Он возвратился с тремя кружками. Чай был горячим и сладким со вкусом меда и лимона. Я подождала, когда мистер Найэлль выпьет свой, затем устало поднялась на ноги: «Что ж. Почему мы не можем начать сразу со второго этапа, где мы создаем сигилы (магические символы)?»

«Девочка…», — мистер Найэлль колебался, — «Ты только что пыталась, но…»

«Но что? Но я провалилась? Уже поздно, я измотана, это мое первое заклинание против темной волны», — возразила я раздражительно, — «Я знаю, мне нужно намного больше практики.
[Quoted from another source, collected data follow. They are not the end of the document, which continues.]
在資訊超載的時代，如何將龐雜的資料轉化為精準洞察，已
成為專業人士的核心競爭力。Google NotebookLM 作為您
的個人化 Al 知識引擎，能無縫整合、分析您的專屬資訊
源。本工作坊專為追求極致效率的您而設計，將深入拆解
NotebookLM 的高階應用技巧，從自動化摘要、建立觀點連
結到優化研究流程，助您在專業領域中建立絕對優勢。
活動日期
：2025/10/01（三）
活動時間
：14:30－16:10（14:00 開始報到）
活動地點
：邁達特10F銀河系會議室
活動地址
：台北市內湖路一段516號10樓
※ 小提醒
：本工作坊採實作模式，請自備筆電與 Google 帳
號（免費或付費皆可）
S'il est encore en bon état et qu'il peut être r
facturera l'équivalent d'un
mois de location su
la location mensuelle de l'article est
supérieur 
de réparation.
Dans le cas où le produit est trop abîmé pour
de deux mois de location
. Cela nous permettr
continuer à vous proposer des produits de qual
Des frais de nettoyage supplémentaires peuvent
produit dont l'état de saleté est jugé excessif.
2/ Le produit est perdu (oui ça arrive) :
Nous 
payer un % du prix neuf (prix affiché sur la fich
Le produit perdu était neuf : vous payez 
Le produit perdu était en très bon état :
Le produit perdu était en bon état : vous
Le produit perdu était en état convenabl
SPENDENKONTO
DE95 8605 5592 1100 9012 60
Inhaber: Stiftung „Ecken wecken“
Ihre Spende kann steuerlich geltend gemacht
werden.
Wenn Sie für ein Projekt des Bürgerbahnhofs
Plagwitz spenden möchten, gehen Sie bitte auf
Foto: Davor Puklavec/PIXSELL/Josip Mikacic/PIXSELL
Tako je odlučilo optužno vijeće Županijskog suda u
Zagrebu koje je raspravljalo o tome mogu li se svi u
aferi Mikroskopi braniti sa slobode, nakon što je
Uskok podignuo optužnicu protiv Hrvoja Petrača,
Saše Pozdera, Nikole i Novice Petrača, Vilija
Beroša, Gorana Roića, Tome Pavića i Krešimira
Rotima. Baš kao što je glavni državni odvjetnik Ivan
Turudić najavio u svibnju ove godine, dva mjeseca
Вот почему я здесь». Мои челюсти выступили вперед, и я осознала, что гордилась быть здесь. Я хотела уметь делать это. Не для того, чтобы выглядеть хорошей в глазах Хантера и его отца, а потому, что я дочь своей матери. Она происходила из целого рода ведьм, хотя и была так напугана своими силами, что лишила себя их. Мне это казалось отчасти трусостью. Мои силы тоже меня пугали, но было бы так неправильно сдаться, как мама. Я чувствовала, что я это я, что я себя контролирую. Мои силы не были под контролем. Сотворение заклинания было существенным стимулом научиться направлять свои силы. До сих пор у меня это не получалось: уже несколько раз, когда я была слишком расстроена либо разочарована, это закончилось тем, что я разбила электрическую лампочку над головой, разрушила кладку дров (я почти уверена, что это я), и уронила картину со стены.
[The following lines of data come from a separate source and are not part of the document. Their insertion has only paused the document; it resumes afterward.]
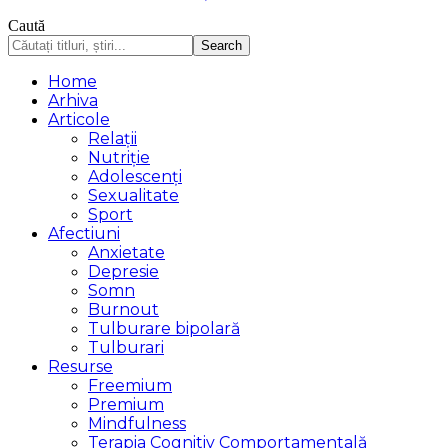
Caută
Home
Arhiva
Articole
Relații
Nutriție
Adolescenți
Sexualitate
Sport
Afectiuni
Anxietate
Depresie
Somn
Burnout
Tulburare bipolară
Tulburari
Resurse
Freemium
Premium
Mindfulness
Terapia Cognitiv Comportamentală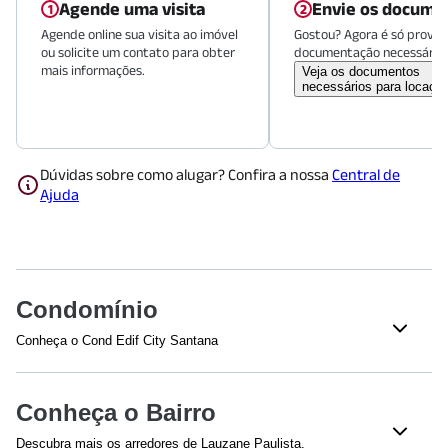
Agende uma visita
Envie os docume
Agende online sua visita ao imóvel
Gostou? Agora é só provid
ou solicite um contato para obter
documentação necessária.
mais informações.
Veja os documentos
necessários para locaçã
Dúvidas sobre como alugar? Confira a nossa
Central de
Ajuda
Condomínio
Conheça o Cond Edif City Santana
Conheça o Bairro
Descubra mais os arredores de Lauzane Paulista.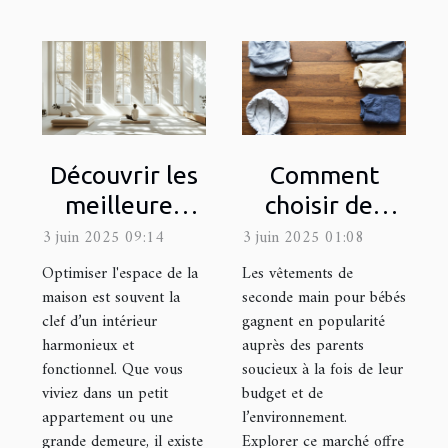
Découvrir les
Comment
meilleures
choisir des
méthodes
vêtements de
3 juin 2025 09:14
3 juin 2025 01:08
pour
seconde main
Optimiser l'espace de la
Les vêtements de
optimiser
pour bébés
maison est souvent la
seconde main pour bébés
clef d’un intérieur
gagnent en popularité
l'espace de
harmonieux et
auprès des parents
votre maison
fonctionnel. Que vous
soucieux à la fois de leur
viviez dans un petit
budget et de
appartement ou une
l’environnement.
grande demeure, il existe
Explorer ce marché offre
Такого же рода случаи вызвали страх во мне по отношению к Морган и ее силам — сама идея, что она не может себя контролировать. Но Морган оказалась не причем, и я должна была жить с этой частью меня. Мне требовалось собрать эти части вместе. Потусторонние вещи продолжали происходить, и к третьему разу, когда это случилось (я почти кричала от расстройства после неудачной попытки идеально сотворить сигилы), Хантер и его отец стали находить это забавным. Забавным! То, что когда-то заставило меня покинуть Китик и за милю сторониться Морган — испытывать к ней неприязнь, не доверять ей. Теперь, после проведения со мной такого большого количества времени в их доме, каждый раз, когда я повышала голос, они устраивали грандиозное шоу, выставляя руки, чтобы ловить предметы: вазы, лампы, кружки. Это как в эпизоде с Мэри Поппинс, где адмирал стреляет из пушки, и все разбегаются по своим постам.
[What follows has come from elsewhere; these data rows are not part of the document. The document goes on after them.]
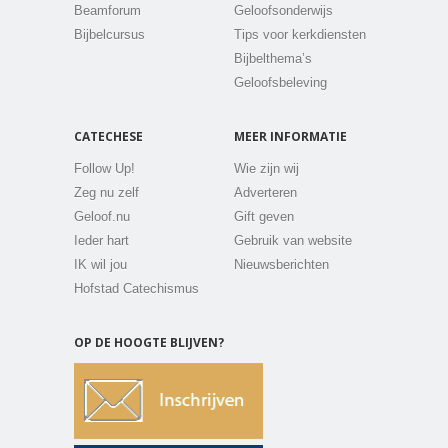
Beamforum
Geloofsonderwijs
Bijbelcursus
Tips voor kerkdiensten
Bijbelthema’s
Geloofsbeleving
CATECHESE
MEER INFORMATIE
Follow Up!
Wie zijn wij
Zeg nu zelf
Adverteren
Geloof.nu
Gift geven
Ieder hart
Gebruik van website
IK wil jou
Nieuwsberichten
Hofstad Catechismus
OP DE HOOGTE BLIJVEN?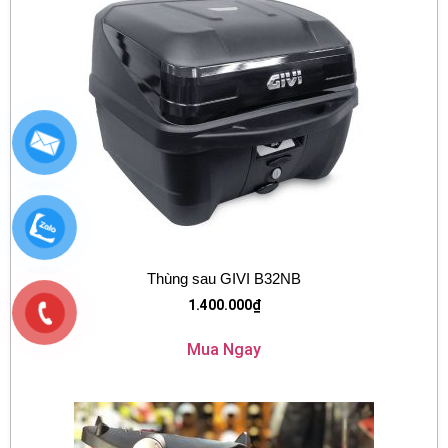
Thùng sau GIVI B32NB
1.400.000
₫
Mua Ngay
«Посмотрите на себя», — сказала я с поддевкой, — «Вы, ребята, с трудом можете есть, с трудом можете спать. Приближение темной волны истощает вас. Я же образец здоровья рядом с вами. Так что это все еще хороший план. Что означает, что вам все еще следует обучать меня».

Выглядя потерпевшим поражение, мистер Найэлль поднялся, и мы оба встали лицом к западу, выставив руки вперед.

«Произнеси слова», — сказал он.

Сосредоточившись, я пыталась позволить заклинанию прийти ко мне вместо того, чтобы самой тянуться и хватать его. «Ан де аллай, не рит ла», — я напевала, — «Бант не тиер ган, не рит ла». И так далее, и тому подобное: слова ограничения, которое было вторым этапом заклинания. После еще одной фразы мистер Найэлль и я начали двигаться вместе, как синхронные пловцы. Правой рукой я изобразила три руны, затем сигил, еще одну руну и два сигила. Это должно было сфокусировать заклинание и добавить ему силу. Действие каждой руны поддерживалось не только ею самою, но также словом, которым она озвучивалась. Каждое слово имело значение и подпитывало заклинание.